-- Supplied entries --
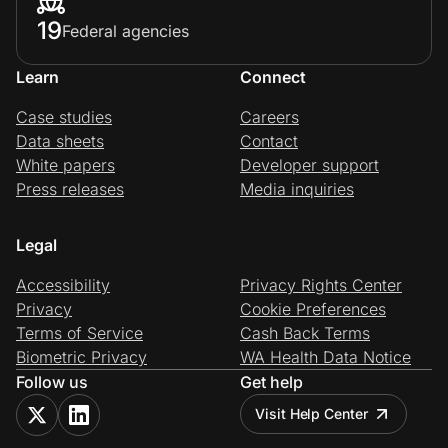
19
Federal agencies
Learn
Connect
Case studies
Careers
Data sheets
Contact
White papers
Developer support
Press releases
Media inquiries
Legal
Accessibility
Privacy Rights Center
Privacy
Cookie Preferences
Terms of Service
Cash Back Terms
Biometric Privacy
WA Health Data Notice
Follow us
Get help
Visit Help Center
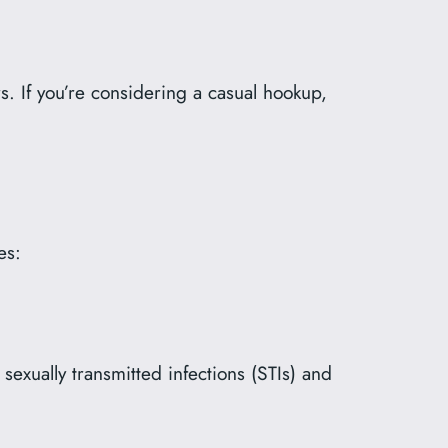
s. If you’re considering a casual hookup,
es:
xually transmitted infections (STIs) and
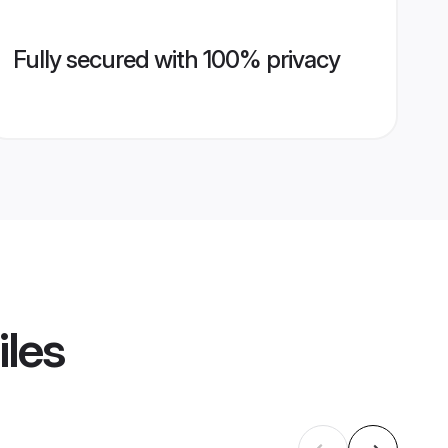
Fully secured with 100% privacy
iles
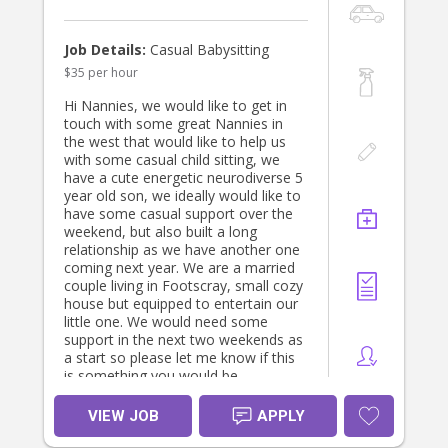
attentive and proactive.
daughter’s needs come first and that
* Loves interactive, play-based
you enjoy spending quality time
learning and engaging with children.
together.
Job Details:
Casual Babysitting
* Is fully present throughout the day,
$35 per hour
with minimal personal phone use
About us
while caring for our son.
We’re a warm, mixed ethnicity
Hi Nannies, we would like to get in
* Is reliable and looking for a long-
Etheiopian-Welsh family. Mum is a
touch with some great Nannies in
term position.
Maternal & Child Health Nurse and
the west that would like to help us
Dad is a Physiotherapist, and we
with some casual child sitting, we
If this sounds like you, we’d love to
both have a strong interest in
have a cute energetic neurodiverse 5
hear from you! Please send us a little
children’s health, development and
year old son, we ideally would like to
about yourself, your qualifications,
wellbeing.
have some casual support over the
childcare experience and availability.
weekend, but also built a long
We value responsive, relationship-
relationship as we have another one
based care and see this as a
coming next year. We are a married
partnership. We’d love to find
couple living in Footscray, small cozy
someone who feels comfortable in
house but equipped to entertain our
our home and genuinely enjoys
little one. We would need some
becoming part of our daughter’s
support in the next two weekends as
world.
a start so please let me know if this
is something you would be
Please make yourself at home while
interested in. Thanks Francisco and
you’re here. Help yourself to tea,
Loretta.
VIEW JOB
APPLY
coffee and lunch, and if you’re out
enjoying story time, the park or a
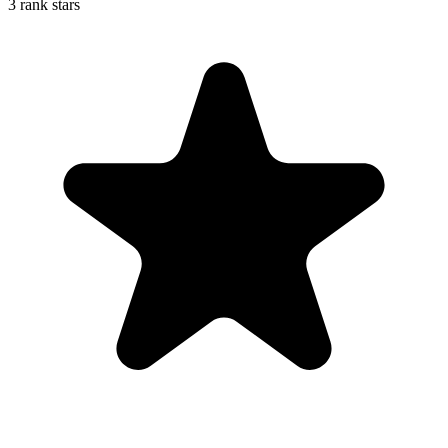
3 rank stars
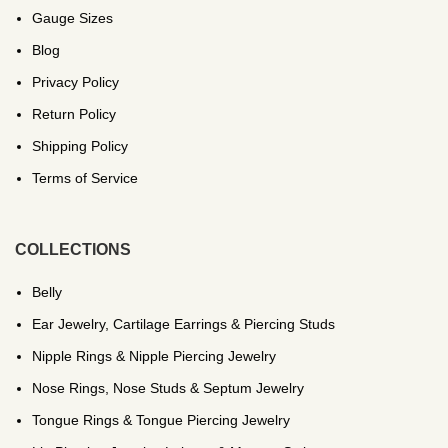
Gauge Sizes
Blog
Privacy Policy
Return Policy
Shipping Policy
Terms of Service
COLLECTIONS
Belly
Ear Jewelry, Cartilage Earrings & Piercing Studs
Nipple Rings & Nipple Piercing Jewelry
Nose Rings, Nose Studs & Septum Jewelry
Tongue Rings & Tongue Piercing Jewelry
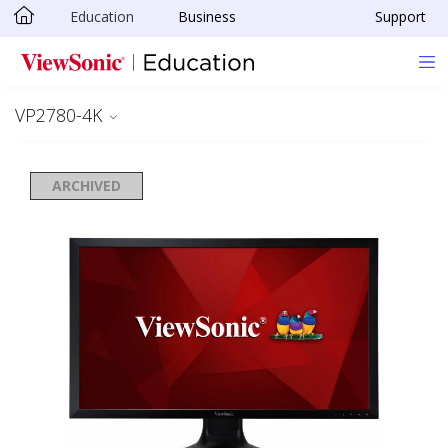
Education
Business
Support
Skip to main content
VP2780-4K
ARCHIVED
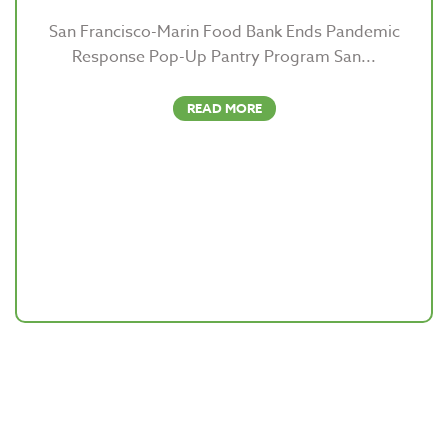
San Francisco-Marin Food Bank Ends Pandemic
Response Pop-Up Pantry Program San...
READ MORE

-- To do --
Output exactly the lines above that lie between the line with "Please make yourself at home while" and the line with "San Francisco-Marin Food Bank Ends Pandemic", those two lines included, and no pictures.

-- Your solution --
Please make yourself at home while
interested in. Thanks Francisco and
you’re here. Help yourself to tea,
Loretta.
VIEW JOB
APPLY
coffee and lunch, and if you’re out
enjoying story time, the park or a
3 rank stars
Gauge Sizes
Blog
Privacy Policy
Return Policy
Shipping Policy
Terms of Service
COLLECTIONS
Belly
Ear Jewelry, Cartilage Earrings & Piercing Studs
Nipple Rings & Nipple Piercing Jewelry
Nose Rings, Nose Studs & Septum Jewelry
Tongue Rings & Tongue Piercing Jewelry
Education
Business
Support
Skip to main content
VP2780-4K
ARCHIVED
San Francisco-Marin Food Bank Ends Pandemic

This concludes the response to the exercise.